This is my second year using a mass heater and I am still just amazed at how great a job it does! The heat is a whole different kind of heat. With the door open you still feel perfectly warm from the radiated low infrared heat. It looks like 1 cord of wood is going to last us 3 years! Now, we are in Texas, so winters are not cold. However, the old wood stove used 1 to 2 cords of wood every winter. I just stack 4 to 7 small sticks of wood in and light it up and our house is warm for 24 hours; even when its in the 20's outside. Its such a great heater I wanted to share what I did to make it. The cost was about $600. If I had it to do over again I would use a mix of our clay with sand in a ratio that gives 30% clay and skip the refractory cement all together. Heck, I might even skip the brick!
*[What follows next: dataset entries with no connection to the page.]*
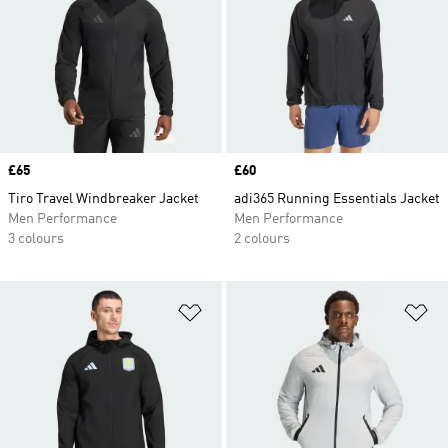
Price
£65
Price
£60
Tiro Travel Windbreaker Jacket
adi365 Running Essentials Jacket
Men Performance
Men Performance
3 colours
2 colours
Add to Wishlist
Ad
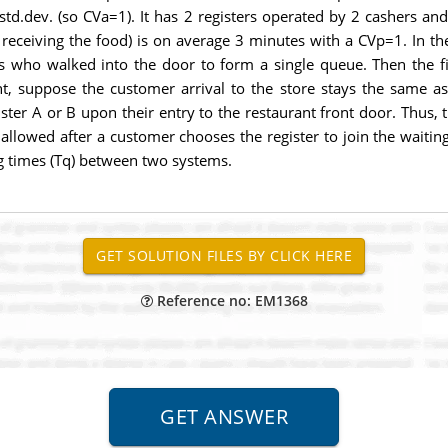
std.dev. (so CVa=1). It has 2 registers operated by 2 cashers an
 receiving the food) is on average 3 minutes with a CVp=1. In th
rs who walked into the door to form a single queue. Then the f
nt, suppose the customer arrival to the store stays the same a
ter A or B upon their entry to the restaurant front door. Thus,
 allowed after a customer chooses the register to join the waiti
g times (Tq) between two systems.
Reference no: EM1368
In climates like ours, where it can be 20 one day and 60 the next, the real trick is firing the stove with the right amount of wood and not firing the day before its going to be warm; unless of course you don't mind opening the windows and doors the next day
Starting the stove sometimes makes a little smoke unless I first light some paper and get a draft started. Once the stove heats up there is no viable some of any kind from the stack, on real cold days you can see some steam. The hot brick and insulated secondary burn tube make for a very complete combustion.
I choose the Russian bell design and sized it to provide the 24,000 btus of heat we needed.
I choose the Russian bell design because it does not involve complicated channel design to balance draft and heating efficiency. In this design heat rises and only the coolest part of the combustion gases exit the chamber, this maximizes heat absorption. The massive heater absorbs the heat of the burn and slowly releases it as infrared radiation over the next 24 hours. This direct heating makes it feel very warm even when the air temp is low; heating the air is not the way this heater works.
Double Bell Design. Heat rises, cooling gas falls, but it all is hotter than outside air so it rises/drafts upwards. The volume of the chambers allows gravity to move the gasses. Hottest gas is always retained.
There is a insulated secondary burn tube inserted above the first chamber.
First Chamber Bricked With Form in place to pour 3000F cement
¼ inch fiberglass board to allow for expansion of liner without cracking brickwork. Also, lets heat transfer slowly from hot liner to outside.
First Course Front View, cast high temp cement beam to prevent cracking of front
First Chamber Liner Poured/packed into form
Board Layed on form and sand is used to form a dome top for top of first chamber. Arch is stronger than a flat slab.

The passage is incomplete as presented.